Spaghetti Cacio e Pepe

This classic Italian pasta dish features a straightforward yet flavorful combination of pecorino Romano cheese and black pepper. It's a deceptively simple recipe that requires a bit of technique to perfect but is incredibly worth the effort. The pepper is toasted to bring out its full aroma and the cheese is delicately melted with the starchy pasta water to create a creamy, cohesive sauce that clings to each strand of spaghetti.

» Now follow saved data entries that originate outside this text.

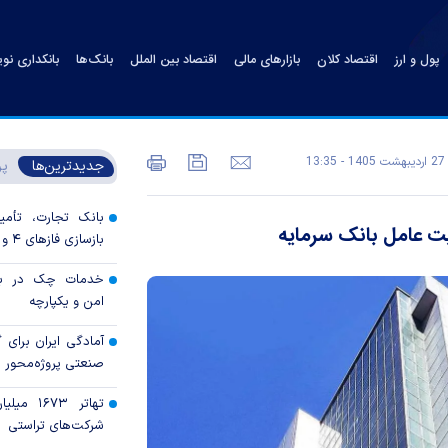
پول و ارز
اقتصاد کلان
بازارهای مالی
اقتصاد بین الملل
بانک‌ها
بانکداری نو
27 ارديبهشت 1405 - 13:35
جدیدترین‌ها
پر
بانک تجارت، تأمین
ت عامل بانک سرمایه
بازسازی فاز‌های ۴ و ۵ پارس جنوبی
خدمات چک در بان
امن و یکپارچه
آمادگی ایران برای
صنعتی پروژه‌محور 
تهاتر ۶۷۳
شرکت‌های تراستی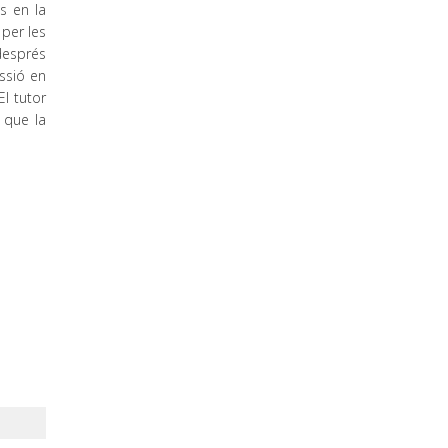
s en la
 per les
després
ssió en
El tutor
 que la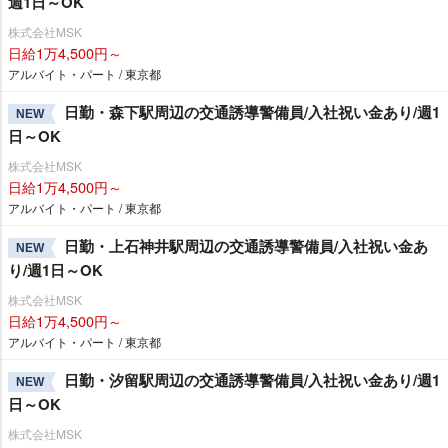
週1日～OK
株式会社MSK
日給1万4,500円～
アルバイト・パート / 東京都
日勤・森下駅周辺の交通誘導警備員/入社祝い金あり/週1
NEW
日～OK
株式会社MSK
日給1万4,500円～
アルバイト・パート / 東京都
日勤・上石神井駅周辺の交通誘導警備員/入社祝い金あ
NEW
り/週1日～OK
株式会社MSK
日給1万4,500円～
アルバイト・パート / 東京都
日勤・汐留駅周辺の交通誘導警備員/入社祝い金あり/週1
NEW
日～OK
株式会社MSK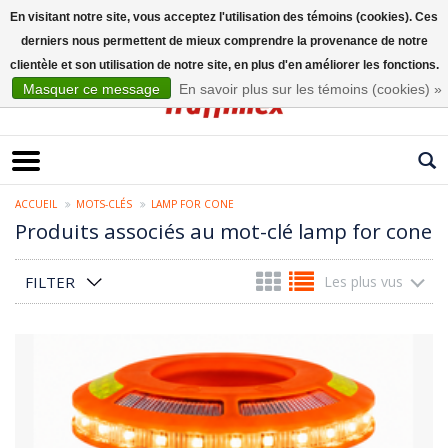
En visitant notre site, vous acceptez l'utilisation des témoins (cookies). Ces
derniers nous permettent de mieux comprendre la provenance de notre
Français
clientèle et son utilisation de notre site, en plus d'en améliorer les fonctions.
Masquer ce message
En savoir plus sur les témoins (cookies) »
ACCUEIL
MOTS-CLÉS
LAMP FOR CONE
Produits associés au mot-clé lamp for cone
FILTER
Les plus vus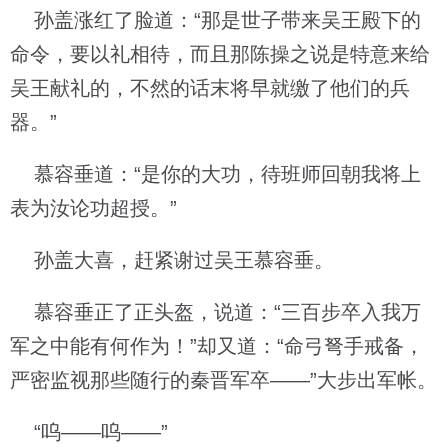
孙盖涨红了脸道：“那是世子带来吴王殿下的
命令，要以礼相待，而且那陈操之说是特意来给
吴王献礼的，不然的话末将早就缴了他们的兵
器。”
慕容垂道：“是你的大功，待班师回朝我将上
表为汝论功超授。”
孙盖大喜，赶紧谢过吴王慕容垂。
慕容垂正了正头盔，说道：“三百步卒入我万
军之中能有何作为！”却又道：“命弓弩手戒备，
严密监视那些随行的秦晋军卒——”大步出军帐。
“呜——呜——”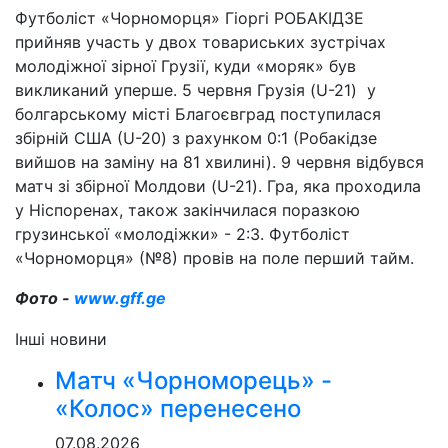
Футболіст «Чорноморця» Гіоргі РОБАКІДЗЕ
прийняв участь у двох товариських зустрічах
молодіжної зірної Грузії, куди «моряк» був
викликаний уперше. 5 червня Грузія (U-21) у
болгарському місті Благоєвград поступилася
збірній США (U-20) з рахунком 0:1 (Робакідзе
вийшов на заміну на 81 хвилині). 9 червня відбувся
матч зі збірної Молдови (U-21). Гра, яка проходила
у Ніспоренах, також закінчилася поразкою
грузинської «молодіжки» - 2:3. Футболіст
«Чорноморця» (№8) провів на поле перший тайм.
Фото -
www.gff.ge
Інші новини
Матч «Чорноморець» -
«Колос» перенесено
07.08.2026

  • 1 tbsp whole black peppercorns
  • salt
  • 1 lb (450g) dried spaghetti
  • 2 tbsp (30ml) extra-virgin olive oil
  • 2 oz (55g) Pecorino Romano cheese, finely grated


  1. In a large skillet, toast black peppercorns over medium heat until fragrant, approximately 1-2 minutes. Crush coarsely.
  2. Bring a pot of salted water to a boil and cook spaghetti until just shy of al dente. Reserve 2 cups of pasta water, then drain spaghetti.
  3. In the same skillet, add olive oil and toasted pepper, cooking over medium heat until sizzling, about 1 minute. Add 1 1/2 cups pasta water and bring to a boil.
  4. Add pasta to skillet and cook, stirring constantly, until sauce is reduced and pasta is fully coated. Remove from heat.
  5. Sprinkle cheese evenly over pasta, stirring and tossing until melted and creamy, adding more pasta water if necessary to achieve desired sauce consistency.
  6. Adjust seasoning with additional pepper and salt if needed. Serve immediately.